Abbiamo celebrato oggi la memoria liturgica della beata Chiara Bosatta: anziani, famigliari e operatori si sono stretti intorno all’altare e con l’amico della Piccola Casa, don Mario Persano, hanno pregato per questa suora vissuta nella seconda metà dell’Ottocento e beatificata da Giovanni Paolo II nel 1991 quale «segno della carità di Dio» e «partecipe del carisma della dedizione agli ultimi nella piena e incrollabile fiducia nella Provvidenza».
Gli anziani hanno recitato la preghiera a suor Chiara, che dà il nome alla Piccola Casa, ricordando la brevissima vita della beata, vissuta – come sottolineato da papa Wojtyla durante la Messa di beatificazione – «nella mitezza e fragilità, nella semplicità dei modi e nella delicatezza del tratto» sotto le quali «nascondeva la forza indescrivibile di una carità veramente evangelica», fino «alla consumazione delle sue energie, con l’ultima malattia, contratta proprio nel servizio ai sofferenti ed offerta come dono e sacrificio in favore dei più miseri».

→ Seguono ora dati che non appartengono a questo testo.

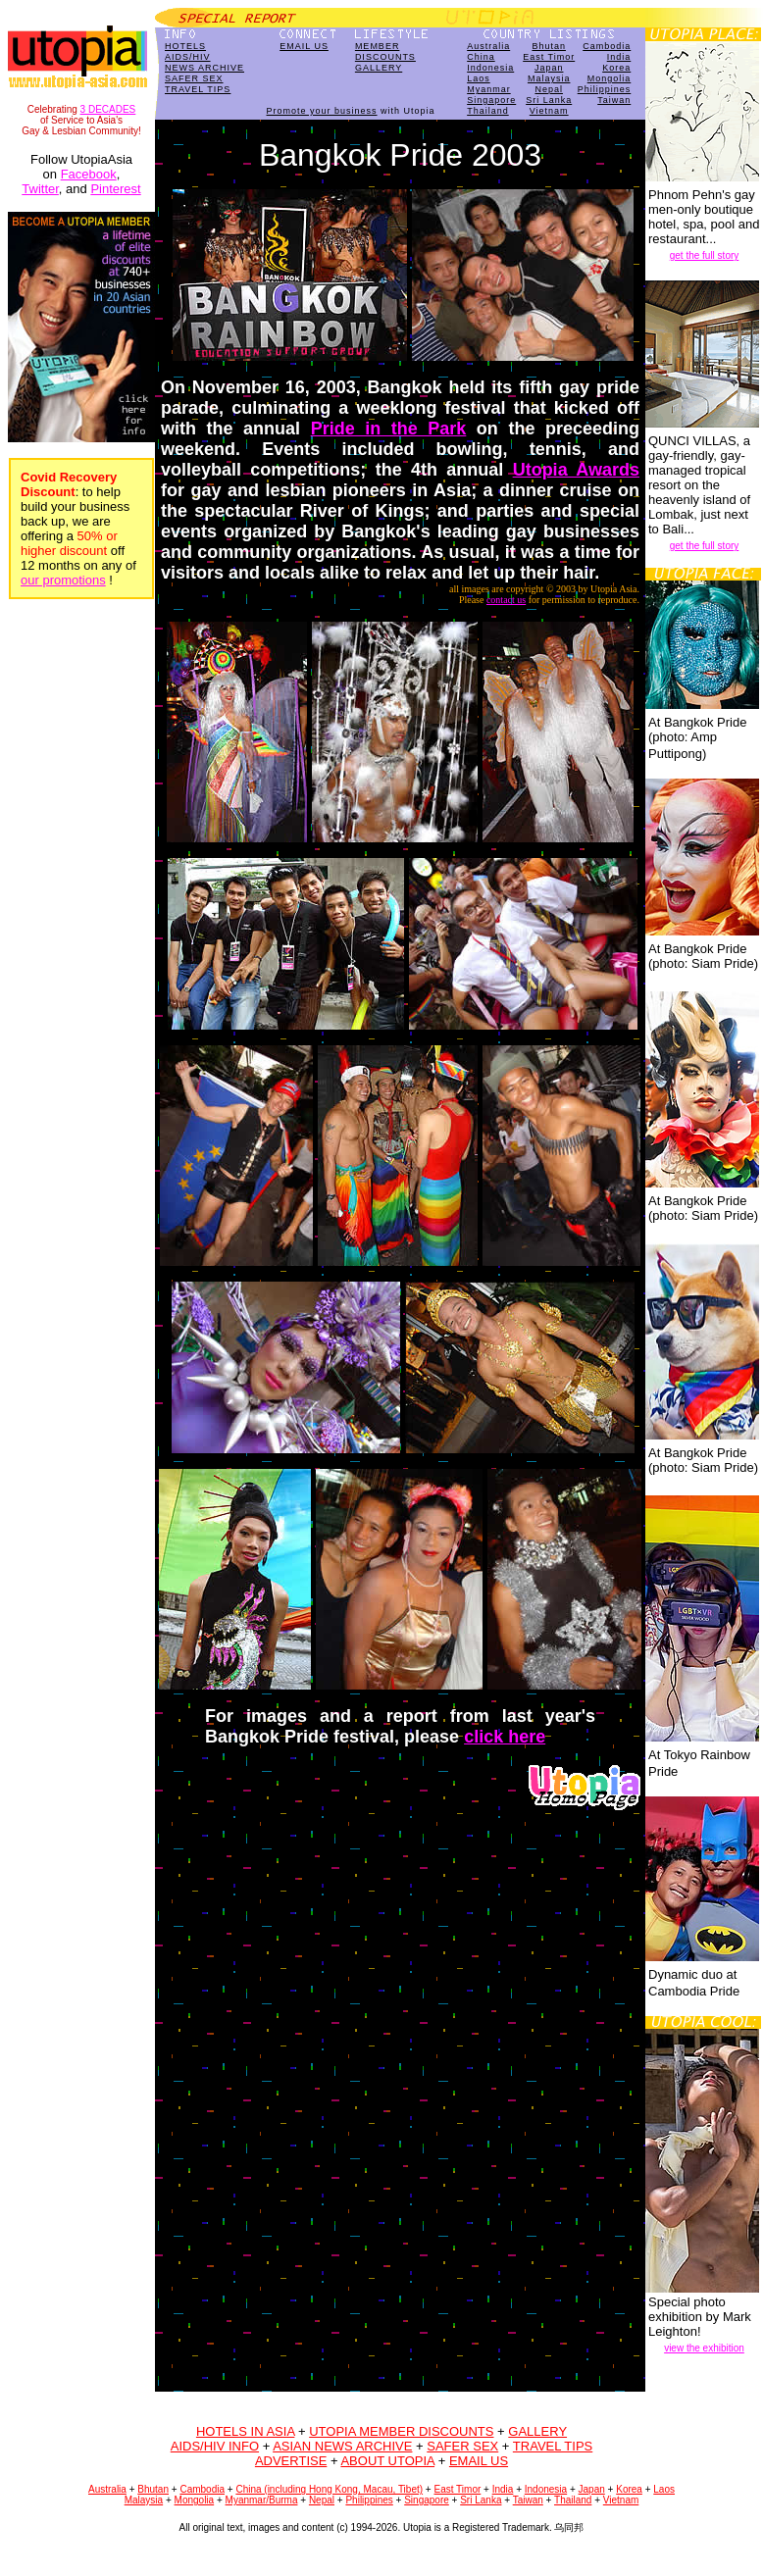  Describe the element at coordinates (329, 2489) in the screenshot. I see `China (including Hong Kong, Macau, Tibet)` at that location.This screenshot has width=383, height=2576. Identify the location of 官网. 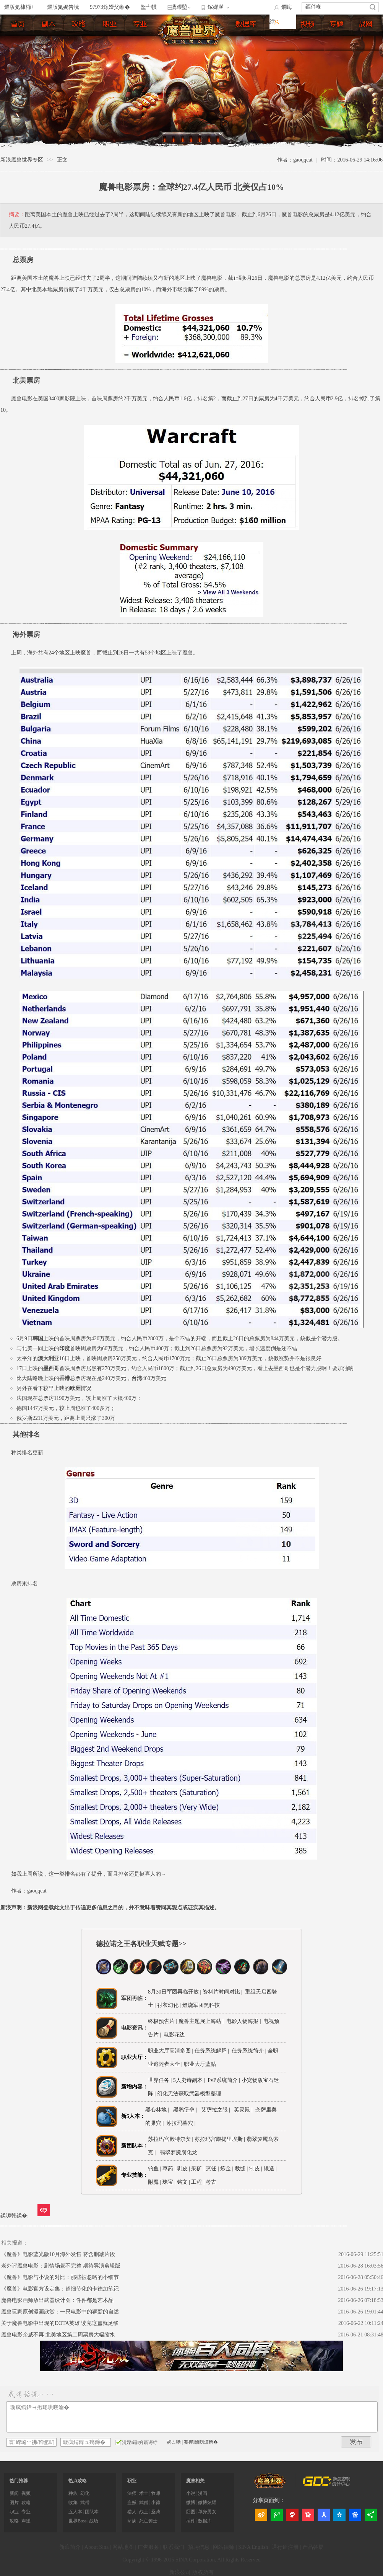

Per gli anziani così come per noi operatori, «l’attualità» del suo messaggio sta – come evidenziato dal compianto Santo Padre – nell’aver «compiuto con amore le semplici azioni di ogni giorno, stando in continua sintonia con Dio e santificando così il quotidiano». Non fenomeni o gesti straordinari quindi, perché «straordinario è stato invece il modo di porsi in relazione con Dio, lasciando spazio a Lui in tutto il suo essere».
Spiega padre Fabio Pallotta, studioso della Beata: «Davvero spiccato in lei è il senso degli altri, che cresce a dismisura fino all’immolazione, per via della sua capacità naturale di sentire le cose dentro, che le permette di mettersi realmente nei panni altrui andando verso le persone, ma anche di portare le stesse dentro di sé, nel proprio mondo».
«A chi rischia di naufragare nel mare dell’egoismo» – il monito conclusivo di Giovanni Paolo II – Chiara propone «l’ideale della carità, della solidarietà e della condivisione; là dove non di rado viene a mancare il senso della vita, dono di Dio», questa Beata ricorda «la necessità del rispetto per la vita e la cura di essa, anche nelle situazioni di grande povertà umana»: «La santità è possibile, è accessibile a tutti, purché si resti fedeli a Dio e fedeli all’uomo».